▼
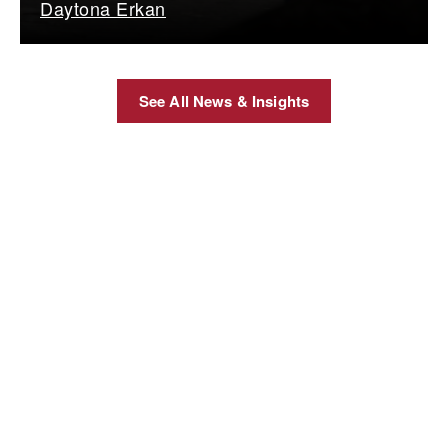
Daytona Erkan
See All News & Insights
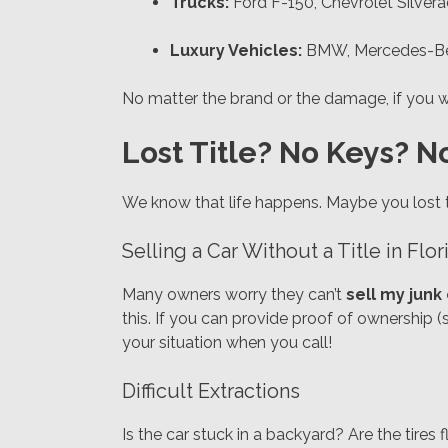
Trucks:
Ford F-150, Chevrolet Silver
Luxury Vehicles:
BMW, Mercedes-Benz
No matter the brand or the damage, if you wa
Lost Title? No Keys? N
We know that life happens. Maybe you lost 
Selling a Car Without a Title in Flor
Many owners worry they can’t
sell my junk
this. If you can provide proof of ownership (s
your situation when you call!
Difficult Extractions
Is the car stuck in a backyard? Are the tires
▲
Try it: Find all the lines containing "Title" in the material, then copy them.

Your response:
Lost Title? No Keys? N
Selling a Car Without a Title in Flor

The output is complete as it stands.